## Records from a dataset
Segment Open
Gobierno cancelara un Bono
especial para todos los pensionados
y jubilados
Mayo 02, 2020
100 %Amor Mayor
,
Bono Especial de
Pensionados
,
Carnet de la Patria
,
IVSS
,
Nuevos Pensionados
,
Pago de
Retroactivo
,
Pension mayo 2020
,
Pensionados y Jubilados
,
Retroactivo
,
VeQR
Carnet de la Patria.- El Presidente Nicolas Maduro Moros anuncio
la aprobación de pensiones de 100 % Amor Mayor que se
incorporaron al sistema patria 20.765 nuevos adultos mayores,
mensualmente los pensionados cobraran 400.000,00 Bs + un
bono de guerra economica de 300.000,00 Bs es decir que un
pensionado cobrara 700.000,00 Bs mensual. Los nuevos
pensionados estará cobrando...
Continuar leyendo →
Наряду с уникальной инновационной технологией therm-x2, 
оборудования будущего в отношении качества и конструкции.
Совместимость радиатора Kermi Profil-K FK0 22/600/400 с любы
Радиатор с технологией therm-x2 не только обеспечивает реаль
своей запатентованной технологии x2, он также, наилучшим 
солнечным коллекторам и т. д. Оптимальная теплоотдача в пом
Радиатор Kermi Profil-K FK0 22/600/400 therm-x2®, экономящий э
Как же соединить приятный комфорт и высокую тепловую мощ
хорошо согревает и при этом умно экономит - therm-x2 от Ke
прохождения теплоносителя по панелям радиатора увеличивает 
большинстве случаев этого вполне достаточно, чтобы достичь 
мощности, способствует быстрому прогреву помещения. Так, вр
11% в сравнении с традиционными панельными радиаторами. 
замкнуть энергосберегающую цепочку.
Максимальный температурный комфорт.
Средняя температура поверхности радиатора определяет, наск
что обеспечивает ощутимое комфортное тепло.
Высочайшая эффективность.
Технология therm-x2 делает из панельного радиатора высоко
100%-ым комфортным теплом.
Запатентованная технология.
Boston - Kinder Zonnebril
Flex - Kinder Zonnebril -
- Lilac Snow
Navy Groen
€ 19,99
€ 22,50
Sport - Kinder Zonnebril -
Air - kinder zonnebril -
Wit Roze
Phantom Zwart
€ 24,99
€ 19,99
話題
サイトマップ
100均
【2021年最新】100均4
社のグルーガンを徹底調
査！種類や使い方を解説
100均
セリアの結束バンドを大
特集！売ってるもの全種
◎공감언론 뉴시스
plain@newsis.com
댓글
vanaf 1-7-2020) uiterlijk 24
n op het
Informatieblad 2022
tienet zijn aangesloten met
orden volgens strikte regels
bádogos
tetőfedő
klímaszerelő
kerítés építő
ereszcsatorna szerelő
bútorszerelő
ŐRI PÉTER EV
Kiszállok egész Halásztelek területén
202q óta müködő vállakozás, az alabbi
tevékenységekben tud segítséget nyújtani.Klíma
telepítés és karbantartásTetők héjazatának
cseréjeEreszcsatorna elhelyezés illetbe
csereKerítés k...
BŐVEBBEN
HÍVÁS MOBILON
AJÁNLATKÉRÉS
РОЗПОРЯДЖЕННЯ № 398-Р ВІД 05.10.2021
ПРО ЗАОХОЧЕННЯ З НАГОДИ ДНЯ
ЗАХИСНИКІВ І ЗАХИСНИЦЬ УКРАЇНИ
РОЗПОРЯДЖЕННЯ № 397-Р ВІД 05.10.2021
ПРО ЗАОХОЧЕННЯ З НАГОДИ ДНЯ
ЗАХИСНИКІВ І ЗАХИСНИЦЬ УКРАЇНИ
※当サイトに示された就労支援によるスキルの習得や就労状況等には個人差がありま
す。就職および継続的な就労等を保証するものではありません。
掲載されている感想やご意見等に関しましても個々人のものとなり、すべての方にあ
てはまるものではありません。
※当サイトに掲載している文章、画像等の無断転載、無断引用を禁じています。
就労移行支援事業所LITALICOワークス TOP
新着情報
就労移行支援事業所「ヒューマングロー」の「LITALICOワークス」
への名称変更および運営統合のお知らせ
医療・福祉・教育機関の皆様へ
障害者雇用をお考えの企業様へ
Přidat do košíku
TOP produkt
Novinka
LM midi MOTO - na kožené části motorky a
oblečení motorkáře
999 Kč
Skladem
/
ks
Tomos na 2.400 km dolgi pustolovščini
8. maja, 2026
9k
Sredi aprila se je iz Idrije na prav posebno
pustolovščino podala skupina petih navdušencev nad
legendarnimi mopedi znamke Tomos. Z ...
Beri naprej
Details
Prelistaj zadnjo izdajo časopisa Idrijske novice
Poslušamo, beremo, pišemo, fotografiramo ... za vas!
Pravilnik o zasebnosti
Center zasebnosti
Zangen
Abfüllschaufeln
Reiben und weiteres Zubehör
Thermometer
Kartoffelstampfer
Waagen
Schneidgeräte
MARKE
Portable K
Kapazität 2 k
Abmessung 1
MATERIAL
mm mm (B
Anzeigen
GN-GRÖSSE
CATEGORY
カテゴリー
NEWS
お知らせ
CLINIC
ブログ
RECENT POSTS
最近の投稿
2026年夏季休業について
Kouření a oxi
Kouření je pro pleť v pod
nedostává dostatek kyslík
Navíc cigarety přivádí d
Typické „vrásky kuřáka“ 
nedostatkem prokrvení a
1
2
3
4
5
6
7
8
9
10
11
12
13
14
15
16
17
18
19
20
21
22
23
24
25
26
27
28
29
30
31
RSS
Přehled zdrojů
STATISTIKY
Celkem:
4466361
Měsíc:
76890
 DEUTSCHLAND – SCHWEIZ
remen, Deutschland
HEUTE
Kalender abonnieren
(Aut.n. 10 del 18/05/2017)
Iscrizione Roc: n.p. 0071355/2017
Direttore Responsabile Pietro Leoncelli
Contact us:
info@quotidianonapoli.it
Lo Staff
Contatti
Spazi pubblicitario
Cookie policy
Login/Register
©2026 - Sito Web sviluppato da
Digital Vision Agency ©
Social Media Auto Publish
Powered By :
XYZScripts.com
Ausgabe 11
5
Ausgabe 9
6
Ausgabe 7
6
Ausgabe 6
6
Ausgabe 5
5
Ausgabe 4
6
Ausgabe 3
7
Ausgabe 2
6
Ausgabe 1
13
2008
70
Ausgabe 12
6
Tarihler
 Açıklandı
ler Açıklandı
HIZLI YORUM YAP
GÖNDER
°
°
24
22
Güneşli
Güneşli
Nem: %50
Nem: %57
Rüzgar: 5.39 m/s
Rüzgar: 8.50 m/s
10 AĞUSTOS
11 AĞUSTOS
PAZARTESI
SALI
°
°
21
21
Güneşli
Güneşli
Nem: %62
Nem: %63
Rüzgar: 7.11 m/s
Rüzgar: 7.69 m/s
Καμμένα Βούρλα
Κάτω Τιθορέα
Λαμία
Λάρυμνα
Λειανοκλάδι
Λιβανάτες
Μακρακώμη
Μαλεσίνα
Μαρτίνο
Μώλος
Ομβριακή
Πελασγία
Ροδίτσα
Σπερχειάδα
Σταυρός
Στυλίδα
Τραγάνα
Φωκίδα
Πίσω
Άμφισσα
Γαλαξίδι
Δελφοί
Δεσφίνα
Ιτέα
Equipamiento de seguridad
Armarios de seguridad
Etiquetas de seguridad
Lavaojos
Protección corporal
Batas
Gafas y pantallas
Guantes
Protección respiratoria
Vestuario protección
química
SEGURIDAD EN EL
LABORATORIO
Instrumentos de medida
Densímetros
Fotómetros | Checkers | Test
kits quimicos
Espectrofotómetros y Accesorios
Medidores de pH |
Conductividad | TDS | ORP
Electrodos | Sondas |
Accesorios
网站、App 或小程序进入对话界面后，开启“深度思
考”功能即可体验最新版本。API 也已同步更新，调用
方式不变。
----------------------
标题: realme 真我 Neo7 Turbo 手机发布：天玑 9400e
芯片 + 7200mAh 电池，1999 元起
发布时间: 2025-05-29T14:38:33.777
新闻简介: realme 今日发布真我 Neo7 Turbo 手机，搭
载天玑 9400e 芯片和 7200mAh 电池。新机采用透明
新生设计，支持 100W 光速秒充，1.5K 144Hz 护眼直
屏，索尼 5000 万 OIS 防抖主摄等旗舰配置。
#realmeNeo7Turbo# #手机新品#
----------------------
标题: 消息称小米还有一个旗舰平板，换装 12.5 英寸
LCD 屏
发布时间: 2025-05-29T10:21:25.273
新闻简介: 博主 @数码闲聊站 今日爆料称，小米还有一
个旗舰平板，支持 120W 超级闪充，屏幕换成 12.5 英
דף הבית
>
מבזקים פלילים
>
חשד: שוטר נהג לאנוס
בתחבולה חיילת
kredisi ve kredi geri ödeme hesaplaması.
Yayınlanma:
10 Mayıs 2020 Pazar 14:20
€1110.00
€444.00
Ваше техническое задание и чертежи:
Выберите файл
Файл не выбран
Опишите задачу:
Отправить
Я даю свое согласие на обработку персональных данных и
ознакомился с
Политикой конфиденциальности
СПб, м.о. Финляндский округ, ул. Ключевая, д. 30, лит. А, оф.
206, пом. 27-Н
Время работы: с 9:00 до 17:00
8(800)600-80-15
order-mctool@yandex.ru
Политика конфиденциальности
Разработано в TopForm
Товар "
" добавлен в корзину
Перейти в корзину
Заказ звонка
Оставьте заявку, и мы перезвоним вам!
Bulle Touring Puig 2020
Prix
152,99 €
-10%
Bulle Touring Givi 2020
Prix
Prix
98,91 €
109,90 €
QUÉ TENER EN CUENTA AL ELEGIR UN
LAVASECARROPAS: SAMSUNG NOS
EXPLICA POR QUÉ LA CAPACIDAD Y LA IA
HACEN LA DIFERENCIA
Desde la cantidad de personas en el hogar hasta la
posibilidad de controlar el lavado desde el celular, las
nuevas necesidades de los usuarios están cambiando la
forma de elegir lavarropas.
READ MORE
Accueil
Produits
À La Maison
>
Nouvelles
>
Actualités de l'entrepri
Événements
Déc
Segment Closed
## Work instruction
Reproduce, character for character, only the lines of the preceding data that start at the line with "Запатентованная технология." and end at the line with "す。就職および継続的な就労等を保証するものではありません。", both included.

## The completed task
Запатентованная технология.
Boston - Kinder Zonnebril
Flex - Kinder Zonnebril -
- Lilac Snow
Navy Groen
€ 19,99
€ 22,50
Sport - Kinder Zonnebril -
Air - kinder zonnebril -
Wit Roze
Phantom Zwart
€ 24,99
€ 19,99
話題
サイトマップ
100均
【2021年最新】100均4
社のグルーガンを徹底調
査！種類や使い方を解説
100均
セリアの結束バンドを大
特集！売ってるもの全種
◎공감언론 뉴시스
plain@newsis.com
댓글
vanaf 1-7-2020) uiterlijk 24
n op het
Informatieblad 2022
tienet zijn aangesloten met
orden volgens strikte regels
bádogos
tetőfedő
klímaszerelő
kerítés építő
ereszcsatorna szerelő
bútorszerelő
ŐRI PÉTER EV
Kiszállok egész Halásztelek területén
202q óta müködő vállakozás, az alabbi
tevékenységekben tud segítséget nyújtani.Klíma
telepítés és karbantartásTetők héjazatának
cseréjeEreszcsatorna elhelyezés illetbe
csereKerítés k...
BŐVEBBEN
HÍVÁS MOBILON
AJÁNLATKÉRÉS
РОЗПОРЯДЖЕННЯ № 398-Р ВІД 05.10.2021
ПРО ЗАОХОЧЕННЯ З НАГОДИ ДНЯ
ЗАХИСНИКІВ І ЗАХИСНИЦЬ УКРАЇНИ
РОЗПОРЯДЖЕННЯ № 397-Р ВІД 05.10.2021
ПРО ЗАОХОЧЕННЯ З НАГОДИ ДНЯ
ЗАХИСНИКІВ І ЗАХИСНИЦЬ УКРАЇНИ
※当サイトに示された就労支援によるスキルの習得や就労状況等には個人差がありま
す。就職および継続的な就労等を保証するものではありません。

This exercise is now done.